Le ministère chinois des Affaires étrangères a formellement démenti ces informations, affirmant que « ces rapports sont totalement infondés » et que la Chine « joue un rôle constant dans la promotion de la paix et la résolution des conflits ». De leur côté, les autorités pakistanaises ont également nié toute implication dans le transit de ce matériel, qualifiant ces spéculations de « complètement fausses ».

Cette acquisition intervient après plusieurs mois de combats où les États-Unis et Israël ont ciblé des sites liés aux programmes iraniens de missiles, drones et défense aérienne. En réponse, Téhéran a riposté par des tirs de missiles balistiques et des attaques de drones, révélant les limites de ses capacités actuelles à protéger ses infrastructures stratégiques et militaires contre des attaques aériennes de précision.

Les systèmes portables de défense aérienne (MANPADS) comme les QW-12 et FN-16 sont conçus pour intercepter des cibles volant à basse altitude, telles que des avions, hélicoptères et drones. Leur mobilité et leur capacité à être déployés rapidement par de petites unités les rendent particulièrement adaptés pour une défense flexible autour des sites sensibles, présentant un avantage certain par rapport aux batteries de défense fixes, souvent plus vulnérables.

Des experts militaires soulignent que, bien que le QW-12 soit considéré comme moins performant que les variantes plus récentes comme le QW-18 ou le QW-19, ces systèmes restent efficaces pour protéger à courte portée les positions face aux menaces aériennes de faible altitude.

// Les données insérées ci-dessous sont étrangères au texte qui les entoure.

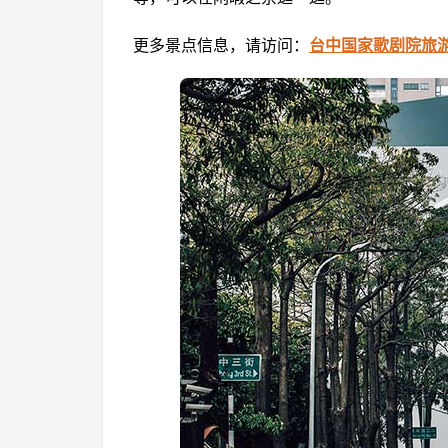
更多景点信息，请访问：
台中国家歌剧院旅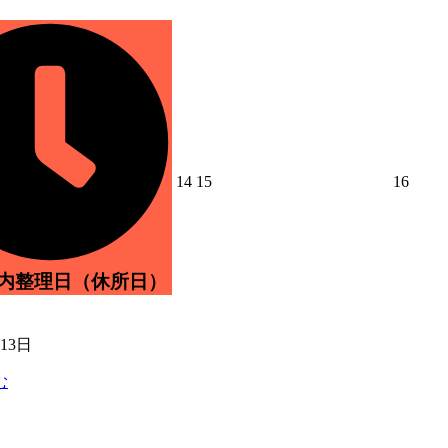
2026
2026
2026
14
15
16
年
年
年
8
8
8
月
月
月
14
15
16
日
日
日
所内整理日（休所日）
月13日
む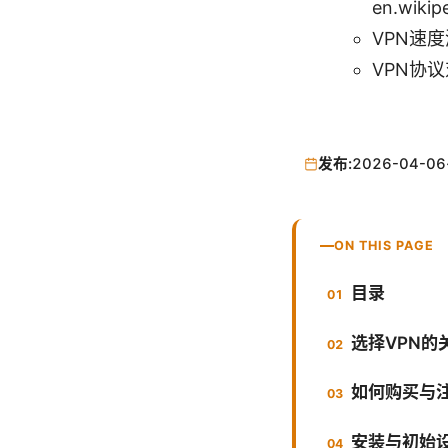
en.wikip
VPN速度测
VPN协议对比
发布:
2026-04-06
ON THIS PAGE
目录
选择VPN的
如何购买与
安装与初始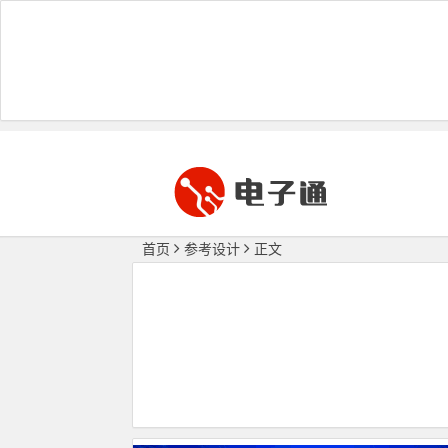
首页
参考设计
正文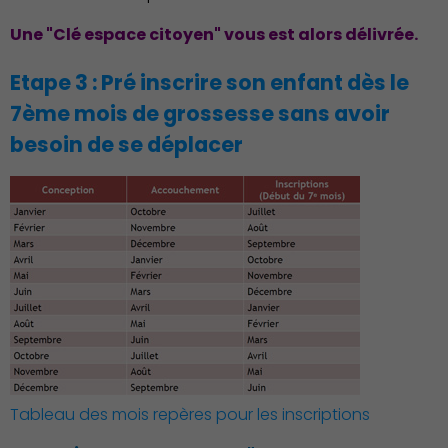
Une "Clé espace citoyen" vous est alors délivrée.
Etape 3 : Pré inscrire son enfant dès le
Action Sociale Solidarité
7ème mois de grossesse sans avoir
besoin de se déplacer
Tableau des mois repères pour les inscriptions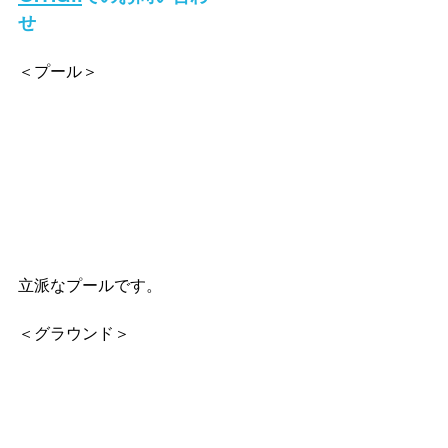
せ
＜プール＞
立派なプールです。
＜グラウンド＞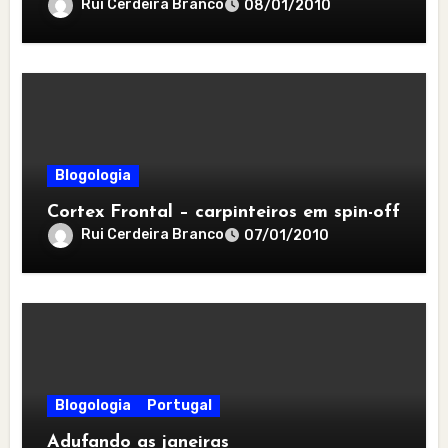
Rui Cerdeira Branco
08/01/2010
Blogologia
Cortex Frontal – carpinteiros em spin-off
Rui Cerdeira Branco
07/01/2010
Blogologia
Portugal
Adufando as janeiras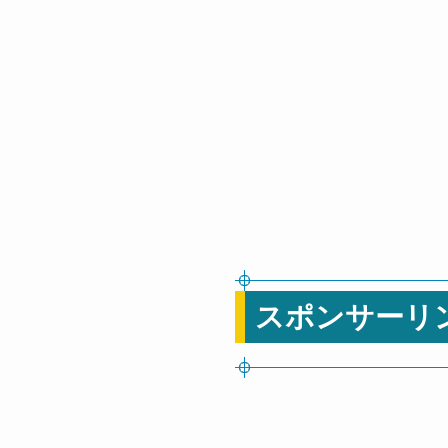
スポンサーリ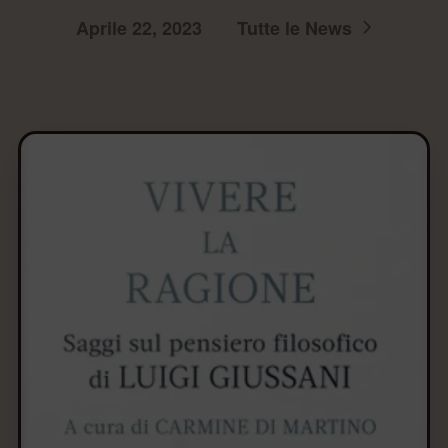
Aprile 22, 2023
Tutte le News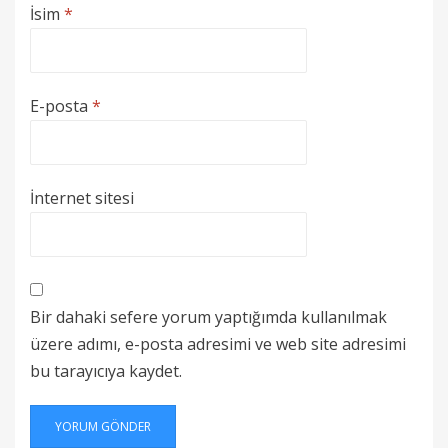
İsim
*
E-posta
*
İnternet sitesi
Bir dahaki sefere yorum yaptığımda kullanılmak
üzere adımı, e-posta adresimi ve web site adresimi
bu tarayıcıya kaydet.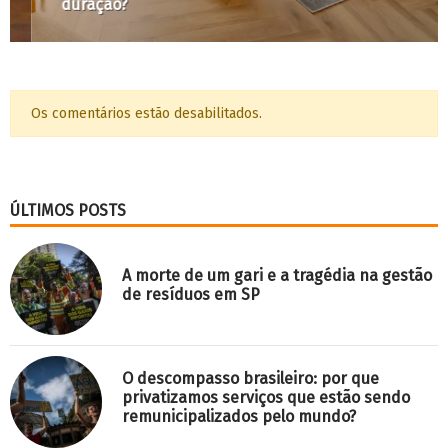
duração?
Os comentários estão desabilitados.
ÚLTIMOS POSTS
A morte de um gari e a tragédia na gestão
de resíduos em SP
O descompasso brasileiro: por que
privatizamos serviços que estão sendo
remunicipalizados pelo mundo?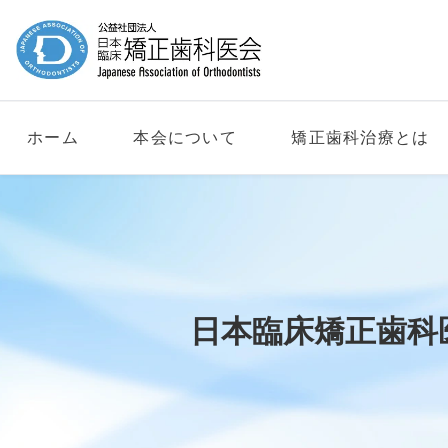
ホーム
本会について
矯正歯科治療とは
日本臨床矯正歯科医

Par ailleurs, plusieurs sources européennes et régionales ont indiqué que d’autres contrats concernant la vente de systèmes MANPADS chinois à l’Iran étaient en discussion, témoignant d’un renforcement des liens militaires entre Téhéran et Pékin. Cette dynamique traduit aussi la dépendance persistante de la République islamique à une combinaison d’armements produits localement et d’équipements importés, malgré les sanctions strictes imposées depuis plusieurs années.

Enfin, des informations font état de négociations avancées pour l’acquisition par l’Iran de missiles de croisière anti-navires chinois, bien que leur finalisation ne soit pas confirmée à ce jour.